Pharmaceutical removal from aquatic environments using multifunctional metal-organic frameworks (MOFs) materials for adsorption and degradation processes: a review

Abstract

Pharmaceutical residues in water pose a significant environmental and public health challenge, mainly originating from urbanization, hospital effluents, and pharmaceutical manufacturing. Effective remediation is crucial before their discharge into aquatic systems. Traditional wastewater treatment often fails to remove these contaminants effectively. Adsorption is efficient but merely transfers pollutants between phases, requiring further treatment. While advanced oxidation processes (AOPs) enable degradation, they typically exhibit low mineralization efficiency and limited effectiveness at low pollutant concentrations. Combining adsorption with degradation addresses key challenges by enabling the degradation of adsorbed pollutants into harmless byproducts while regenerating the catalyst for reuse. Developing dual-function catalysts is crucial for commercial applications. Metal-organic frameworks (MOFs) are promising due to their high surface area, porosity, stability, and abundant functional groups. While most studies focus on MOFs for single catalytic applications, their dual role as adsorbents and AOP activators remains underexplored.

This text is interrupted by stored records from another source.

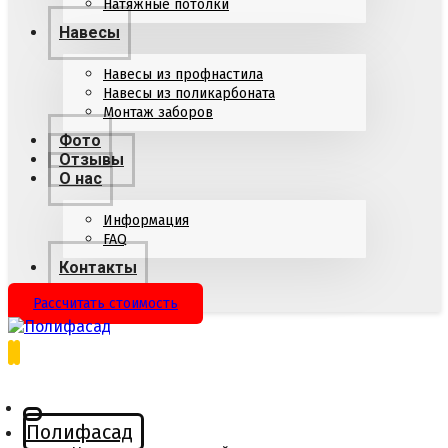
Натяжные потолки
Навесы
Навесы из профнастила
Навесы из поликарбоната
Монтаж заборов
Фото
Отзывы
О нас
Информация
FAQ
Контакты
Рассчитать стоимость
Полифасад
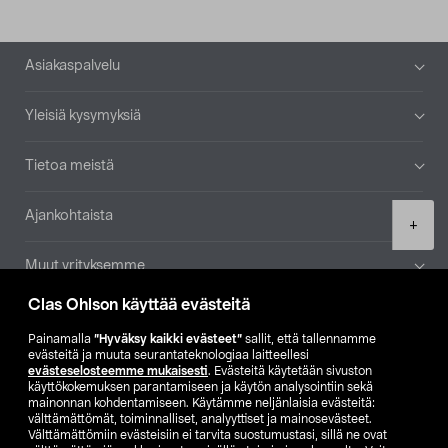
Alatunniste
Asiakaspalvelu
Yleisiä kysymyksiä
Tietoa meistä
Ajankohtaista
Product
+
quantity
Muut yrityksemme
Clas Ohlson käyttää evästeitä
Etsi myymälä
Painamalla
”Hyväksy kaikki evästeet”
sallit, että tallennamme
evästeitä ja muuta seurantateknologiaa laitteellesi
SE
NO
FI
evästeselosteemme mukaisesti
. Evästeitä käytetään sivuston
käyttökokemuksen parantamiseen ja käytön analysointiin sekä
FI
SV
mainonnan kohdentamiseen. Käytämme neljänlaisia evästeitä:
välttämättömät, toiminnalliset, analyyttiset ja mainosevästeet.
Välttämättömiin evästeisiin ei tarvita suostumustasi, sillä ne ovat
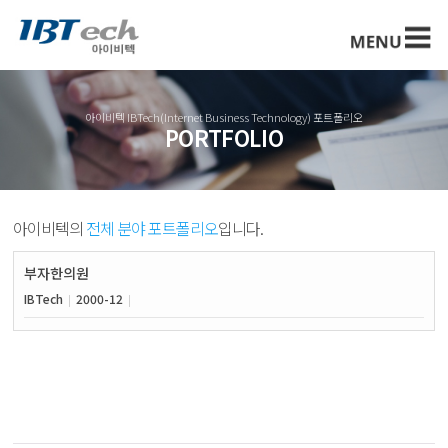
아이비텍 IBTech(Internet Business Technology) 포트폴리오
PORTFOLIO
아이비텍의
전체 분야 포트폴리오
입니다.
부자한의원
IBTech
2000-12
|
|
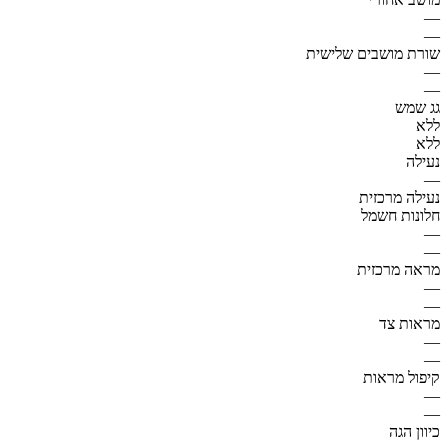
—
—
שורת מושבים שלישית
—
—
גג שמש
ללא
ללא
נעילה
—
נעילה מרכזית
חלונות חשמל
—
—
מראה מרכזית
—
—
מראות צד
—
—
קיפול מראות
—
—
כיוון הגה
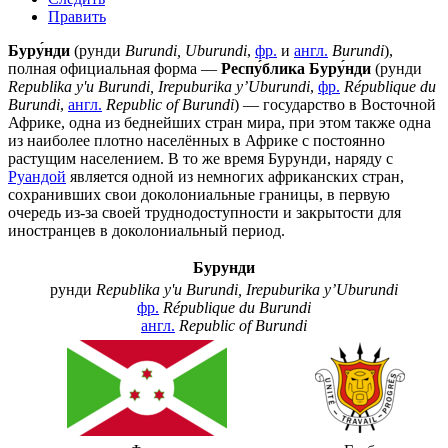
Править
Буру́нди
(
рунди
Burundi, Uburundi
,
фр.
и
англ.
Burundi
),
полная официальная форма —
Респу́блика Буру́нди
(
рунди
Republika y'u Burundi, Irepuburika y’Uburundi
,
фр.
République du
Burundi
,
англ.
Republic of Burundi
) — государство в
Восточной
Африке
, одна из беднейших стран мира, при этом также одна
из наиболее плотно населённых в Африке с постоянно
растущим населением. В то же время Бурунди, наряду с
Руандой
является одной из немногих африканских стран,
сохранивших свои доколониальные границы, в первую
очередь из-за своей труднодоступности и закрытости для
иностранцев в доколониальный период.
Бурунди
рунди
Republika y'u Burundi, Irepuburika y’Uburundi
фр.
République du Burundi
англ.
Republic of Burundi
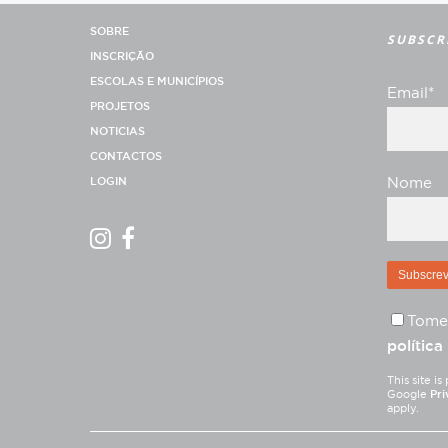
SOBRE
SUBSCR
INSCRIÇÃO
ESCOLAS E MUNICÍPIOS
Email*
PROJETOS
NOTICIAS
CONTACTOS
LOGIN
Nome
Tome
política
This site 
Google
Pri
apply.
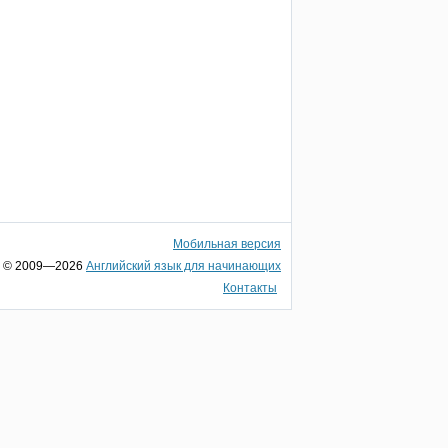
Мобильная версия
© 2009—2026
Английский язык для начинающих
Контакты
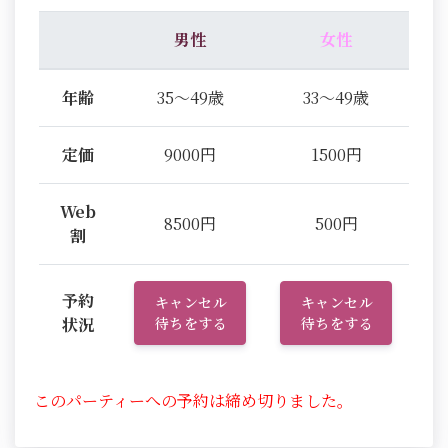
男性
女性
年齢
35～49歳
33～49歳
定価
9000円
1500円
Web
8500円
500円
割
予約
キャンセル
キャンセル
状況
待ちをする
待ちをする
このパーティーへの予約は締め切りました。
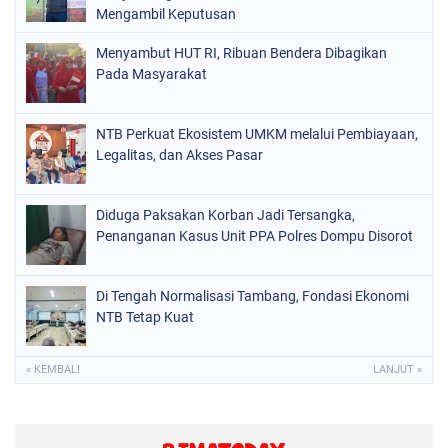
Mengambil Keputusan
Menyambut HUT RI, Ribuan Bendera Dibagikan
Pada Masyarakat
NTB Perkuat Ekosistem UMKM melalui Pembiayaan,
Legalitas, dan Akses Pasar
Diduga Paksakan Korban Jadi Tersangka,
Penanganan Kasus Unit PPA Polres Dompu Disorot
Di Tengah Normalisasi Tambang, Fondasi Ekonomi
NTB Tetap Kuat
« KEMBALI
LANJUT »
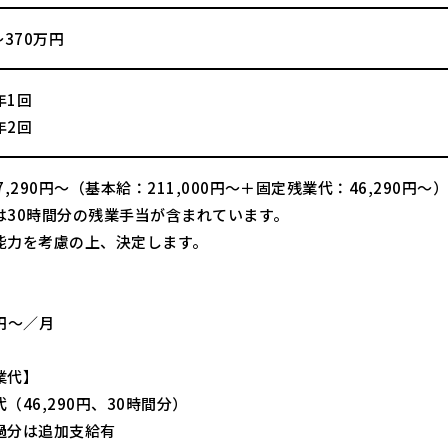
～370万円
年1回
年2回
7,290円～（基本給：211,000円～＋固定残業代：46,290円～
は30時間分の残業手当が含まれています。
能力を考慮の上、決定します。
】
0円～／月
業代】
（46,290円、30時間分）
過分は追加支給有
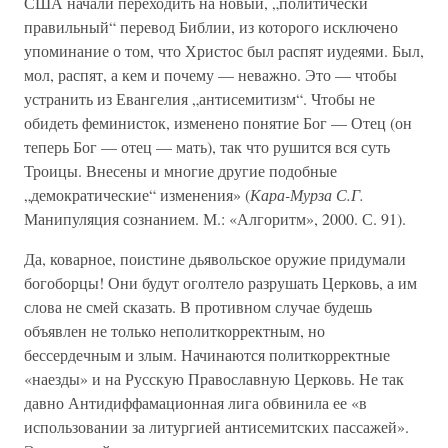
США начали переходить на новый, „политически
правильный“ перевод Библии, из которого исключено
упоминание о том, что Христос был распят иудеями. Был,
мол, распят, а кем и почему — неважно. Это — чтобы
устранить из Евангелия „антисемитизм“. Чтобы не
обидеть феминисток, изменено понятие Бог — Отец (он
теперь Бог — отец — мать), так что рушится вся суть
Троицы. Внесены и многие другие подобные
„демократические“ изменения» (
Кара-Мурза С.Г.
Манипуляция сознанием. М.: «Алгоритм», 2000. С. 91).
Да, коварное, поистине дьявольское оружие придумали
богоборцы! Они будут оголтело разрушать Церковь, а им
слова не смей сказать. В противном случае будешь
объявлен не только неполиткорректным, но
бессердечным и злым. Начинаются политкорректные
«наезды» и на Русскую Православную Церковь. Не так
давно Антидиффамационная лига обвинила ее «в
использовании за литургией антисемитских пассажей».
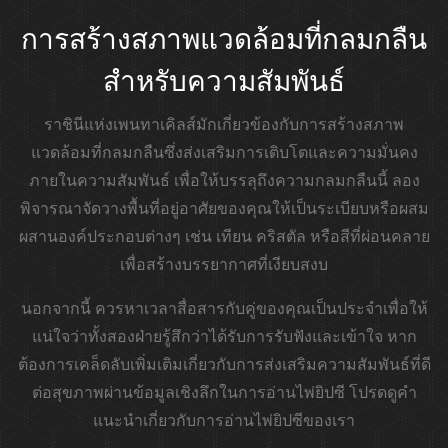
การสร้างสภาพแวดล้อมที่กลมกลืน
สำหรับความสัมพันธ์
ราชินีแห่งเพนทาเคิลส์มักเกี่ยวข้องกับการสร้างสภาพ
แวดล้อมที่กลมกลืนซึ่งส่งเสริมการเติบโตและความมั่นคง
ภายในความสัมพันธ์ เพื่อให้บรรลุถึงความกลมกลืนนี้ ลอง
พิจารณาจัดวางพื้นที่อยู่อาศัยของคุณให้เป็นระเบียบหรือผสม
ผสานองค์ประกอบต่างๆ เช่น เทียน คริสตัล หรือสีที่ผ่อนคลาย
เพื่อสร้างบรรยากาศที่เงียบสงบ
นอกจากนี้ ควรหาเวลาสื่อสารกับคู่ของคุณเป็นประจำเพื่อให้
แน่ใจว่าทั้งสองฝ่ายรู้สึกว่าได้รับการรับฟังและเข้าใจ หาก
ต้องการเคล็ดลับเพิ่มเติมเกี่ยวกับการส่งเสริมความสัมพันธ์ที่ดี
ต่อสุขภาพผ่านข้อมูลเชิงลึกในการอ่านไพ่ยิปซี โปรดดูคำ
แนะนำเกี่ยวกับการอ่านไพ่ยิปซีของเรา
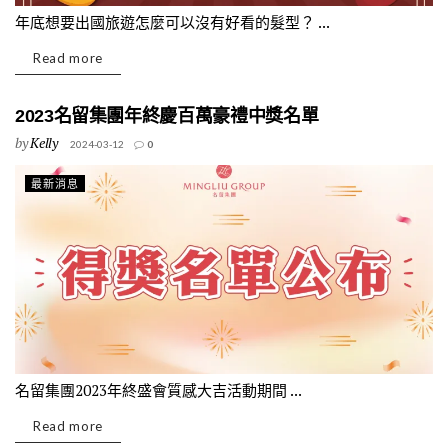
年底想要出國旅遊怎麼可以沒有好看的髮型？ ...
Read more
2023名留集團年終慶百萬豪禮中獎名單
by
Kelly
2024-03-12
0
最新消息
名留集團2023年終盛會質感大吉活動期間 ...
Read more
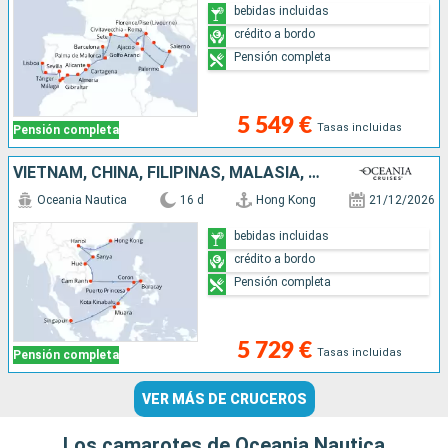
bebidas incluidas
crédito a bordo
Pensión completa
5 549 €
Tasas incluidas
Pensión completa
VIETNAM, CHINA, FILIPINAS, MALASIA, BRUNEI, SINGAPUR
Oceania Nautica
16 d
Hong Kong
21/12/2026
bebidas incluidas
crédito a bordo
Pensión completa
5 729 €
Tasas incluidas
Pensión completa
VER MÁS DE CRUCEROS
Los camarotes de Oceania Nautica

This review highlights advancements in MOF synthesis, modification, and application for pharmaceutical removal from water. MOFs with high adsorption capacity and catalytic activity in AOPs have demonstrated significant potential for pharmaceutical wastewater treatment, offering dual benefits in water purification. This review covers recent research progress, sustainable MOF design strategies, limitations, mechanisms, and future directions, with a focus on the potential for large-scale applications in pharmaceutical wastewater treatment. This review is a valuable resource for researchers studying MOF-based adsorption and catalytic degradation for pharmaceutical wastewater remediation.